YOUR COMPANY HERE: On the sponsorship front, Helton said that NASCAR would be more involved in the future in approving race title sponsors and team sponsors. He didn’t mention Texas Motor Speedway’s title sponsorship from the NRA earlier this season, but he said that the rise of social media meant that controversial sponsorships attracted a different level of attention than they used to get. ESPN NASCAR analyst Dale Jarrett, who conducted the interview with Helton, asked what the sport planned to do about its aging ownership base. Jarrett noted that Joe Gibbs, Rick Hendrick, Richard Childress and Roger Penske were all entering the end of their careers. Helton said he was not concerned about that, noting that most of the teams had succession plans in place that would keep the teams alive after they are gone. He added, "Our hope and desire and wish, because it is critical to have good successful race teams, is that those organizations continue to have success and along the way others enter the sport." Helton spoke about several other topics, including the Gen-6 car launched this year, which he described as a success; the sanctioning body’s effort to attract younger and more diverse fans; and NASCAR's effort to improve its rules-making process and introduce more technology to the sport.

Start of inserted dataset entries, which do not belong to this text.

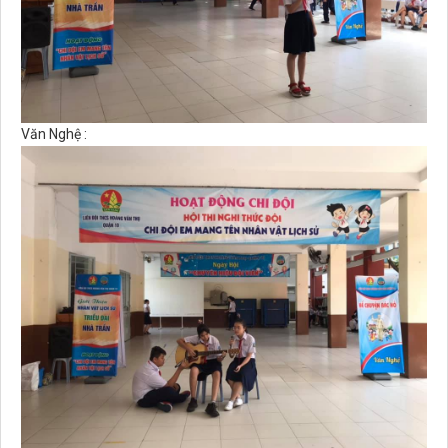
Văn Nghệ :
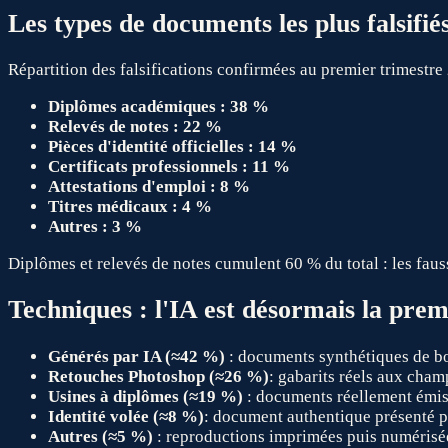
Les types de documents les plus falsifié
Répartition des falsifications confirmées au premier trimestre
Diplômes académiques : 38 %
Relevés de notes : 22 %
Pièces d'identité officielles : 14 %
Certificats professionnels : 11 %
Attestations d'emploi : 8 %
Titres médicaux : 4 %
Autres : 3 %
Diplômes et relevés de notes cumulent 60 % du total : les faussai
Techniques : l'IA est désormais la prem
Générés par IA (≈42 %)
: documents synthétiques de bou
Retouches Photoshop (≈26 %)
: gabarits réels aux cham
Usines à diplômes (≈19 %)
: documents réellement émis, 
Identité volée (≈8 %)
: document authentique présenté par
Autres (≈5 %)
: reproductions imprimées puis numérisées,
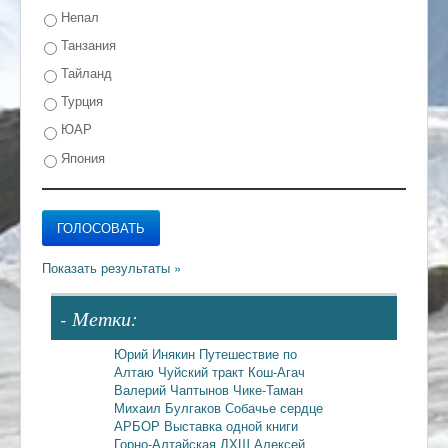
Непал
Танзания
Тайланд
Турция
ЮАР
Япония
- Метки:
Юрий Инякин
Путешествие по
Алтаю
Чуйский тракт
Кош-Агач
Валерий Чаптынов
Чике-Таман
Михаил Булгаков
Собачье сердце
АРБОР
Выставка одной книги
Горно-Алтайская ДХШ
Алексей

SPREADING THE WEALTH: On a panel immediately after Helton, team owner Michael Waltrip and Joe Gibbs Racing President J.D. Gibbs said they would like to see NASCAR increase the amount of TV money teams receive. NASCAR splits up TV money based on a formula developed in '99 that gives tracks 65%, teams 25% and NASCAR 10%. Waltrip said, "It costs more to race the car than ever. The percentage of increase is greater than ever. It’s probably due to engineering. ... The teams are spending more money. The sponsors are spending less money. We need to figure out a way to make the ownership side of this deal work as well as the other two stakeholders, which is NASCAR and the tracks. I think this TV package can help in that game." Waltrip later said that the percentage the purse contributed to a team’s overall revenue (20-30%), compared to the amount sponsorship contributes (60-80%), shows the current business models teams operate under is "way out of whack." He added, "There was a great period of time where your expenses were less and the sport was going and people wanted to be on the cars. That's all changed now. Very few of the cars are sponsored by one company for the whole season. The challenges are tough. And you look 10 years down the road, is it going to get tougher or better, and how could that percentage be different to help the teams?" Gibbs said the current model works, adding that NASCAR’s move to create an "owners program" to award teams more money around '05 helped. But he added, "Would we love to see more money in the purse? We would. We’ve talked before, could NASCAR do franchising, what’s the percentage, what’s the buy in? It’s difficult. The model overall works. ... But on the team side we say, more our way."